Prozesskostenhilfe: „Gleichheit vor dem Gesetz“ gibts bald nicht mehr für alle Bürger

Wie überall bleiben auch in der Arbeitswelt Recht und Ordnung manchmal auf der Strecke; je härter die Zeiten, desto öfter. Doch wer als Arbeitnehmer zu seinem Recht kommen will, braucht nicht nur Nerven, sondern auch Geld, denn in der ersten Instanz vor deutschen Arbeitsgerichten zahlt jede Seite ihre Kosten selbst, unabhängig vom Ausgang des Verfahrens. Hier kommen nun zwei Faktoren unglücklich zusammen: in den untersten Einkommensgruppen häufen sich leider auch die arbeitsrechtlichen Probleme. Da hilft dann bisher die Prozesskostenhilfe (PKH), wenn auch einkommensschwache Arbeitnehmer den Rechtsweg beschreiten wollen und oft auch müssen. Doch die PKH droht nach dem Willen der Koalition (unter Federführung des FDP-geführten Justizministeriums) zu einer exklusiven Veranstaltung zu werden.

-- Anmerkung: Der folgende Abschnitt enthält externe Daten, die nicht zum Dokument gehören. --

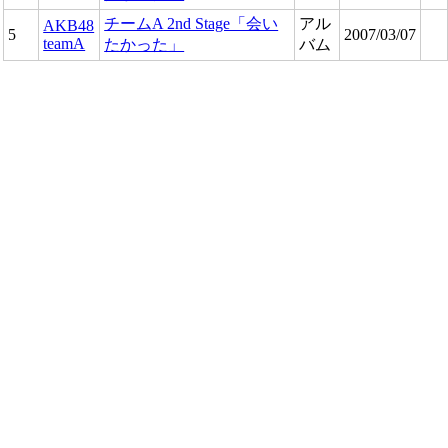
チームA 2nd Stage「会い
アル
AKB48
5
2007/03/07
teamA
たかった」
バム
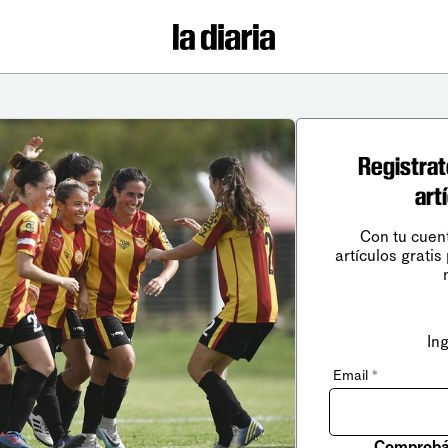
Registrat
art
Con tu cuen
artículos gratis
In
Email
*
Comprobá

Seit Mitte des vergangenen Jahres versetzte ein Referentenentwurf aus dem Hause der Justizministerin den Stein ins Rollen, der mit der ersten Lesung im Bundestag im Februar dieses Jahres und dem Verweis in verschiedene Ausschüsse noch lange nicht ausgerollt ist und deshalb immer noch droht, einen erheblichen Teil (ca. 126.000) der rechtsuchenden Bürger einfach plattzuwalzen.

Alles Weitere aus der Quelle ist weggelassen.